Applying spectral peak area analysis in near-infrared spectroscopy moisture assays.

Spectral peak area analysis has in this study been shown to be a viable method in near-infrared spectroscopy (NIRS) moisture assays. The study also shows that the required number of calibration samples can be minimized, and the method is, therefore, especially suitable for moisture assays in early formulation development and in-situ process monitoring. Diffuse NIRS was utilized in the development of moisture assays for the model compounds polyvinylpyrrolidone and hydroxypropyl-beta-cyclodextrin and also for a lyophilized formulation. Reference data were obtained using coulometric Karl Fischer titration. The NIRS measurements were performed through the bottoms of the sample vials using either a Fourier Transform-Near-Infrared (FT-NIR) spectrometer fitted with a diffuse reflectance probe or a dispersive single beam spectrometer. The ratios of the peak areas of a water peak at 5200 cm(-1) and a reference peak were evaluated using linear regression analysis. The spectral peak area analysis method was compared with a conventional partial least squares regression method. The moisture assays were verified using independent test sets. The investigated moisture range was 0-22% for the samples of PVP, 0-8.5% for the samples of hydroxypropyl-beta-cyclodextrin and 0.5-8.5% for the samples of the lyophilized formulation. The results of the spectral peak area analysis and the conventional partial least squares regression were similar, but the peak area method was more robust and could also make accurate predictions for lyophilized PVP samples, although the calibration set consisted of non-lyophilized samples. The peak area method required fewer calibration samples than the conventional partial least squares regression method.
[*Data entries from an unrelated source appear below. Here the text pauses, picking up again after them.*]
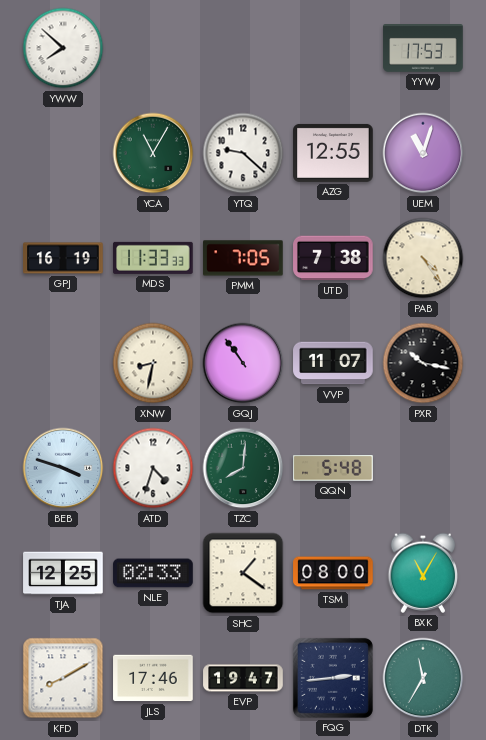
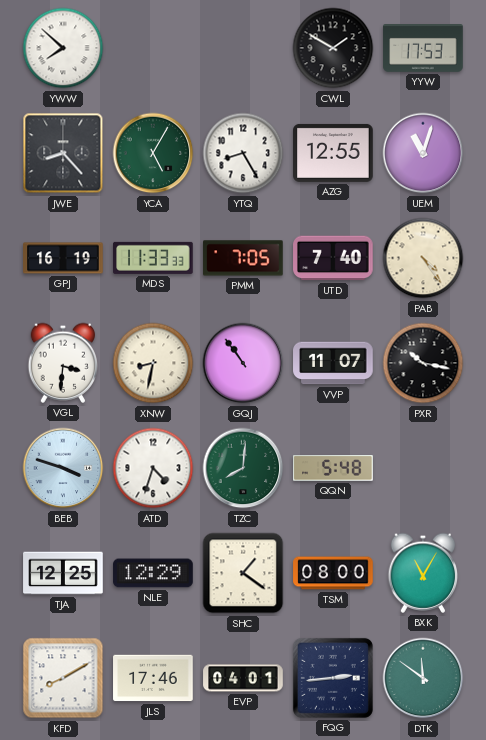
CWL: none -> 1:50
JWE: none -> 8:23
YCA: 11:05 -> 5:05
YTQ: 9:22 -> 8:25
UTD: 7:38 -> 7:40
VGL: none -> 3:31
NLE: 02:33 -> 12:29
EVP: 19:47 -> 04:01
DTK: 11:35 -> 11:51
In-situ near-infrared spectroscopy monitoring of the lyophilization process.

PURPOSE: The purpose of this work was to demonstrate the feasibility of using near-infrared spectroscopy (NIRS) to monitor the freeze-drying process in-situ. METHODS: The experiment was performed in a pilot-scale freeze-dryer, in which the NIRS probe was interfaced using a lead-through to the lyophilizer. Special equipment for the sample presentation was developed. NIRS measurements were made using a FT (Fourier transform)-NIR spectrometer fitted with a single fiber reflectance probe. RESULTS: The physical changes, that is, freezing, sublimation, and desorption, generated significant spectral changes. There was good agreement between NIRS monitoring and product temperature monitoring about the freezing process and the transition from frozen solution to ice-free material. The NIRS monitoring also provided new information about the process that was not possible to detect with product temperature monitoring, such as the rate of the desorption process and the steady-state where the drying was complete. The NIRS monitoring yields significantly more information about the actual process and essentially explains the observed changes of the product temperature during the lyophilization process. CONCLUSIONS: NIRS monitoring is a viable tool for in-situ monitoring, both qualitatively and quantitatively. It can facilitate investigations of the drying process within a sample. The small volume monitored makes sample presentation very important.